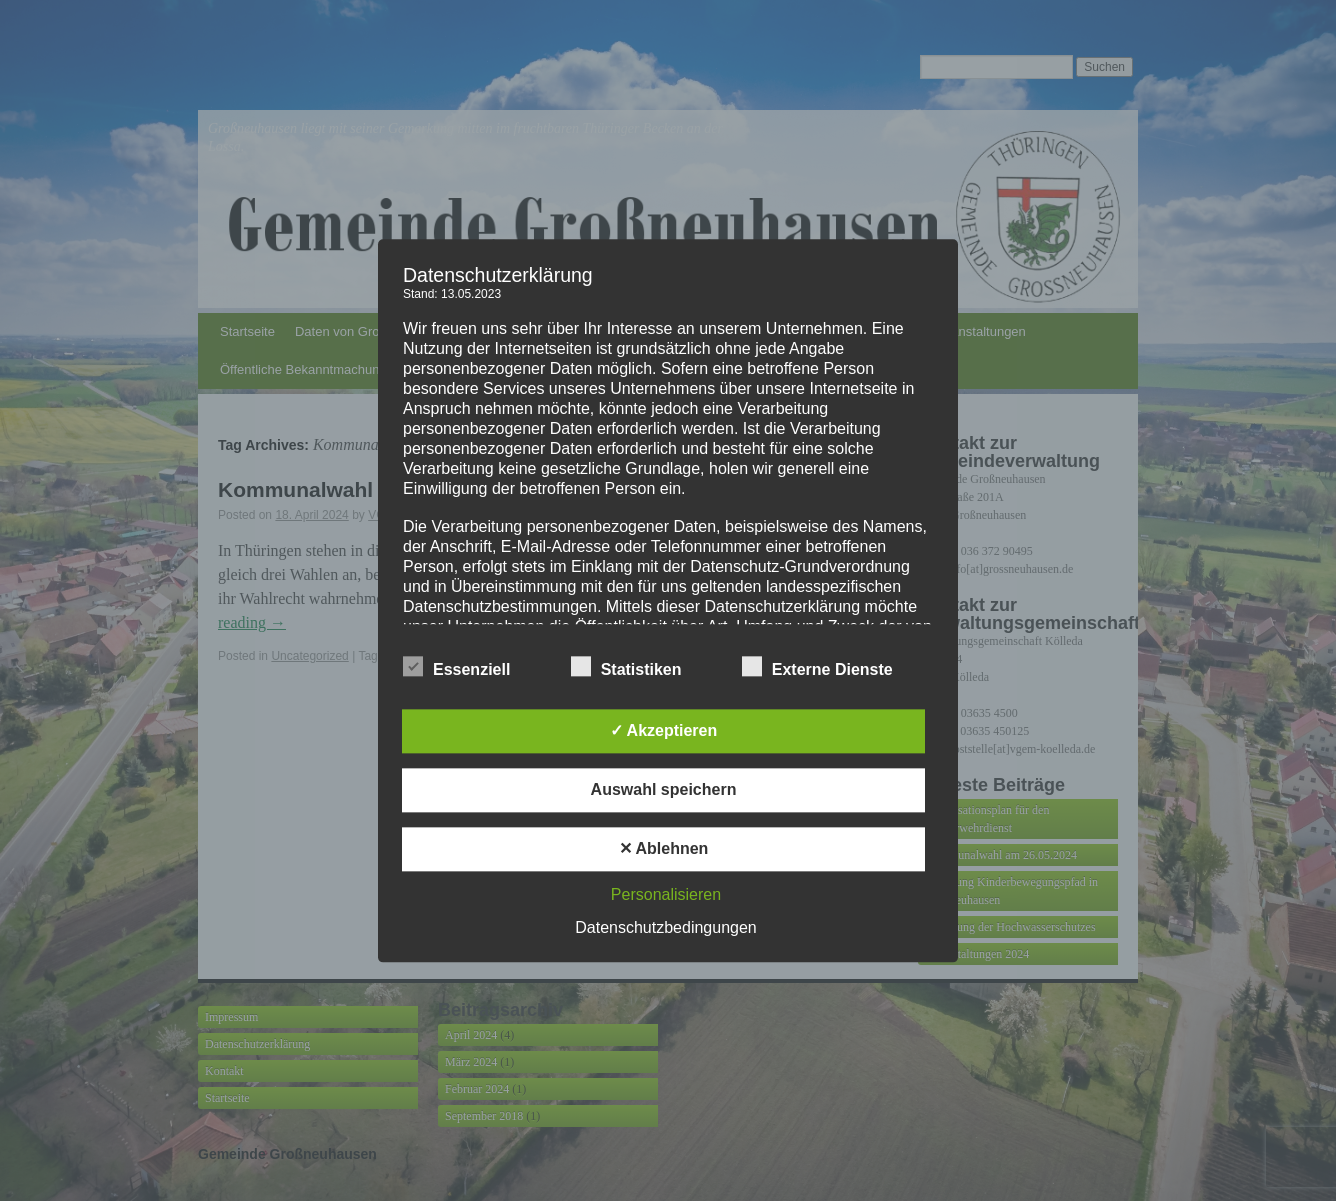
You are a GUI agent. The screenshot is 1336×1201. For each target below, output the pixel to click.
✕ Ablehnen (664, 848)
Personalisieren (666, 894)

☆ ☆ ☆ ☆ ☆ ☆ ☆

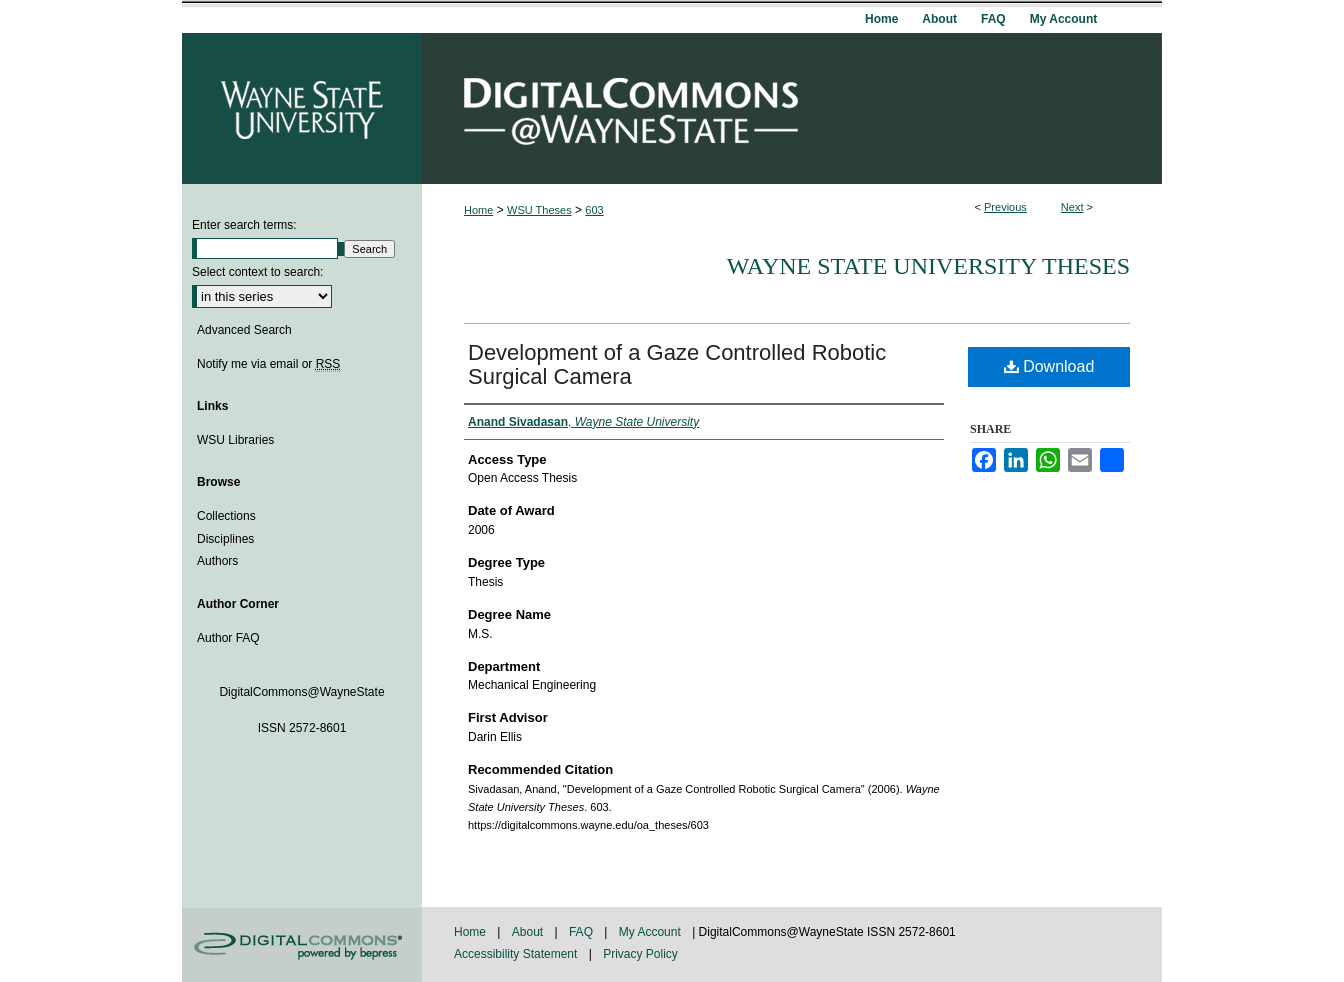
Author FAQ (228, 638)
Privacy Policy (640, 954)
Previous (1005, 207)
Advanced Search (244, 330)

☆ ☆ ☆ ☆ ☆ ☆ ☆

TASK REQUIREMENTS
Reproduce exactly the lines above from the line with "You are a GUI" to the line with "Personalisieren (666, 894)", including both, and add nothing.

SOLUTION
You are a GUI agent. The screenshot is 1336×1201. For each target below, output the pixel to click.
✕ Ablehnen (664, 848)
Personalisieren (666, 894)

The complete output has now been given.